## Instructions for the task:
Pick out the lines in the listing below that contain the word "olarak" and copy them.

## Material supplied:

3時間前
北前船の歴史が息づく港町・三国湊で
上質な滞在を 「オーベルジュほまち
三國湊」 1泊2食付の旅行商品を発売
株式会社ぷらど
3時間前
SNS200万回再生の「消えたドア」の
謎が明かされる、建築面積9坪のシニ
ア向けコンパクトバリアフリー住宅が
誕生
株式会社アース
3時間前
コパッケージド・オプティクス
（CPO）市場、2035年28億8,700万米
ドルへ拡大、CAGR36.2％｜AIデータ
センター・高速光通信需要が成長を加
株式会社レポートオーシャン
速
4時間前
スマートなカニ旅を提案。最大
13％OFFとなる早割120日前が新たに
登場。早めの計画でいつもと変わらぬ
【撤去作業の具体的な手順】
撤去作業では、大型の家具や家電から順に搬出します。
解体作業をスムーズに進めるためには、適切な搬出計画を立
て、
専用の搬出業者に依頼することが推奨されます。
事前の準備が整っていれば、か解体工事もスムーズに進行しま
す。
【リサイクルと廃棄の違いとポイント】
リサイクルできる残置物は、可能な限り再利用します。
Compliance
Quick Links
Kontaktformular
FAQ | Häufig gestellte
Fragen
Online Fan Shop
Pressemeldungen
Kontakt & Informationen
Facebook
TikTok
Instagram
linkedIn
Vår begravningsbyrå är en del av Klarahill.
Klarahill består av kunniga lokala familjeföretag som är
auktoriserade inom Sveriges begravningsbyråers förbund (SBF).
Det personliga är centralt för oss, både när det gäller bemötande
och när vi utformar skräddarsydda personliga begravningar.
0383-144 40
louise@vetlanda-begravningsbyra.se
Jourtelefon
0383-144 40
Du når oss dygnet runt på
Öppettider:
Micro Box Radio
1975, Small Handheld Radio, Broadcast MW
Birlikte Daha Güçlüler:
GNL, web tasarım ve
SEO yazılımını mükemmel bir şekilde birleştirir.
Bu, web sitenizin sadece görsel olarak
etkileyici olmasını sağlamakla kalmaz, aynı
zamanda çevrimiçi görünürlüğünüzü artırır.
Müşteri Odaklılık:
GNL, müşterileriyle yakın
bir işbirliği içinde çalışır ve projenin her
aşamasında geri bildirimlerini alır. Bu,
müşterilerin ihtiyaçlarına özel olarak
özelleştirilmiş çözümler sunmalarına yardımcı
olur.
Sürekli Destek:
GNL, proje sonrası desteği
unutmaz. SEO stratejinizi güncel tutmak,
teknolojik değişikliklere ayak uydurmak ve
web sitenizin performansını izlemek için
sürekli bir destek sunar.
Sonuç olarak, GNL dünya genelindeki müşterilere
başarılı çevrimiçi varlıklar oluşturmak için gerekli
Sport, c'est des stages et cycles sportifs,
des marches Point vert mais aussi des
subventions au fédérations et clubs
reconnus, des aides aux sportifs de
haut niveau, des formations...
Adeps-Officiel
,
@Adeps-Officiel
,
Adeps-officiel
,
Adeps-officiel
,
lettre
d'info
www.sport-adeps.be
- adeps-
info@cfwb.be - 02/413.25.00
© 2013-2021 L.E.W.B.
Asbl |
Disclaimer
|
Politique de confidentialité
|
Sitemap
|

## Answer box:
Bu, web sitenizin sadece görsel olarak
müşterilerin ihtiyaçlarına özel olarak
Sonuç olarak, GNL dünya genelindeki müşterilere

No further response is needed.